If the reverse unit is now locked in neutral that will cause the hum with no movement.
It is also possible one or more of the 4 copper fingers in the reverse unit are worn and not making proper contact with the drum.


----------



## flyernut (Oct 31, 2010)

Between you and me and the rest of the world, RFG prices are way too expensive. I haven't bought from them in years. My first stop to buy parts is Jeff Kane at the Train Tender, in Bloomfield, NY.. My second stop would be PortLines, the owner being Doug Peck... As far as springs go, I buy them in bulk as well as the brushes from Jeff Kane..Whenever I work on a e-unit, I always bend the fingers before installing.


----------



## hcopter51 (Aug 29, 2018)

flyernut said:


> Between you and me and the rest of the world, RFG prices are way too expensive. I haven't bought from them in years. My first stop to buy parts is Jeff Kane at the Train Tender, in Bloomfield, NY.. My second stop would be PortLines, the owner being Doug Peck... As far as springs go, I buy them in bulk as well as the brushes from Jeff Kane..Whenever I work on a e-unit, I always bend the fingers before installing.
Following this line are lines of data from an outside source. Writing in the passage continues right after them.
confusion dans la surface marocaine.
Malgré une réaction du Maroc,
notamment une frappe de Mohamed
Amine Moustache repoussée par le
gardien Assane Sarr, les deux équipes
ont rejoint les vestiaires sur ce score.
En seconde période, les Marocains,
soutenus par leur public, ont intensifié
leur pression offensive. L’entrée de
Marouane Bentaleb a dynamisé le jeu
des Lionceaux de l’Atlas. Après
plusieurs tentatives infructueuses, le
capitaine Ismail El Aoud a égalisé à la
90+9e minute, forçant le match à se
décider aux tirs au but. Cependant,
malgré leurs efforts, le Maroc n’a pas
Thanks guys, I found the spring....It was tangled up with the other one, Ha....Looks like where one wire enters at the side of the coil that sits behind the commutator has broken....I am starting to believe that it would be cheaper to get another 300 and just use mine for learning and parts....Thanks to all.....:appl:


----------



## mopac (Feb 24, 2011)

Are you talking about the field coil? The one the armature goes through? If so you can unwind the coil and rewind it. I had a broken coil wire on my 282. Of coarse it was the wire that went to bottom of coil. If that is the one you will have to unwind all the wire.
Fix the end that is broken and rewind it. You will not be able to rewind it as neatly as AF did. I ended up having to cut at least 10 feet of the wire. I had put all of it back on but coil was too thick and did not let armature spin. You just unwind enough wire to let
armature to spin freely. Even with all the wire cut off my motor runs great. I am not sure that is the wire that is broke on yours.

For some reason that coil wire break is pretty common. You can fix it.


----------



## hcopter51 (Aug 29, 2018)

Hi mopac….Yes, that's the one....So that's what that is eh? Ha ! Now I know something else....this is one of the two on top of the coil....I do not have the patience to wind a coil...It seems that when I put the housing back on with the two long screws it binds the armature....I think I will just do as I said earlier, get another and just use this one for parts and as a learning experience as I have learned a lot already....Is it possible I have the commutator installed wrong too? Thanks


----------